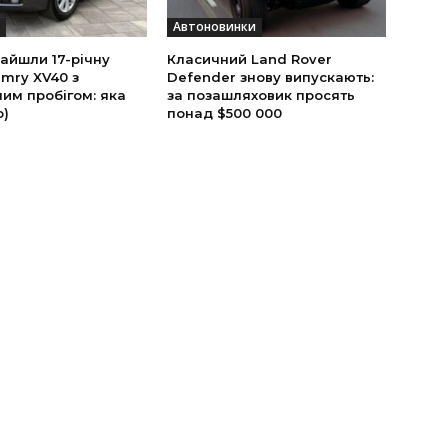
Автоновинки
найшли 17-річну
Класичний Land Rover
mry XV40 з
Defender знову випускають:
им пробігом: яка
за позашляховик просять
о)
понад $500 000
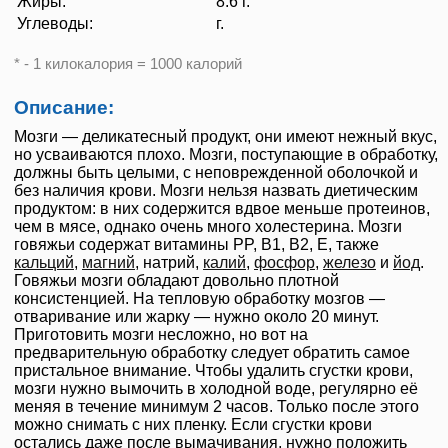
Жиры:
8.6 г.
Углеводы:
г.
* - 1 килокалория = 1000 калорий
Описание:
Мозги — деликатесный продукт, они имеют нежный вкус,
но усваиваются плохо. Мозги, поступающие в обработку,
должны быть целыми, с неповрежденной оболочкой и
без наличия крови. Мозги нельзя назвать диетическим
продуктом: в них содержится вдвое меньше протеинов,
чем в мясе, однако очень много холестерина. Мозги
говяжьи содержат витамины PP, B1, B2, E, также
кальций
,
магний
, натрий,
калий
,
фосфор
,
железо
и
йод
.
Говяжьи мозги обладают довольно плотной
консистенцией. На тепловую обработку мозгов —
отваривание или жарку — нужно около 20 минут.
Приготовить мозги несложно, но вот на
предварительную обработку следует обратить самое
пристальное внимание. Чтобы удалить сгустки крови,
мозги нужно вымочить в холодной воде, регулярно её
меняя в течение минимум 2 часов. Только после этого
можно снимать с них пленку. Если сгустки крови
остались даже после вымачивания, нужно положить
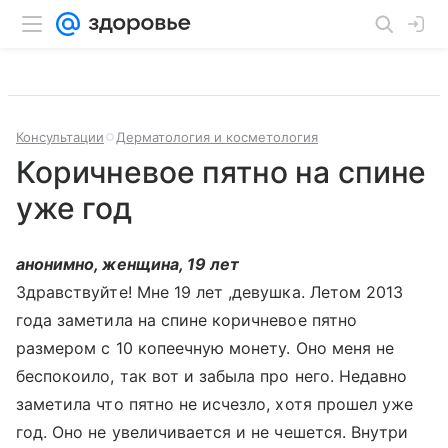
Консультации
Дерматология и косметология
Коричневое пятно на спине
уже год
анонимно, женщина, 19 лет
Здравствуйте! Мне 19 лет ,девушка. Летом 2013
года заметила на спине коричневое пятно
размером с 10 копеечную монету. Оно меня не
беспокоило, так вот и забыла про него. Недавно
заметила что пятно не исчезло, хотя прошел уже
год. Оно не увеличивается и не чешется. Внутри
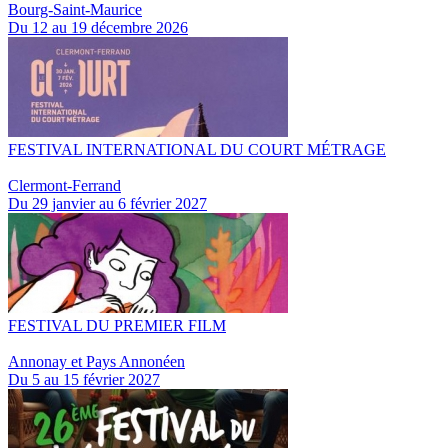
Bourg-Saint-Maurice
Du 12 au 19 décembre 2026
FESTIVAL INTERNATIONAL DU COURT MÉTRAGE
Clermont-Ferrand
Du 29 janvier au 6 février 2027
FESTIVAL DU PREMIER FILM
Annonay et Pays Annonéen
Du 5 au 15 février 2027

§

# Exercise directions
Copy out exactly, with no pictures, the lines of the data from the first one through the line bearing "без наличия крови.".

# Answer section
Автоновинки
найшли 17-річну
Класичний Land Rover
mry XV40 з
Defender знову випускають:
им пробігом: яка
за позашляховик просять
о)
понад $500 000
Жиры:
8.6 г.
Углеводы:
г.
* - 1 килокалория = 1000 калорий
Описание:
Мозги — деликатесный продукт, они имеют нежный вкус,
но усваиваются плохо. Мозги, поступающие в обработку,
должны быть целыми, с неповрежденной оболочкой и
без наличия крови. Мозги нельзя назвать диетическим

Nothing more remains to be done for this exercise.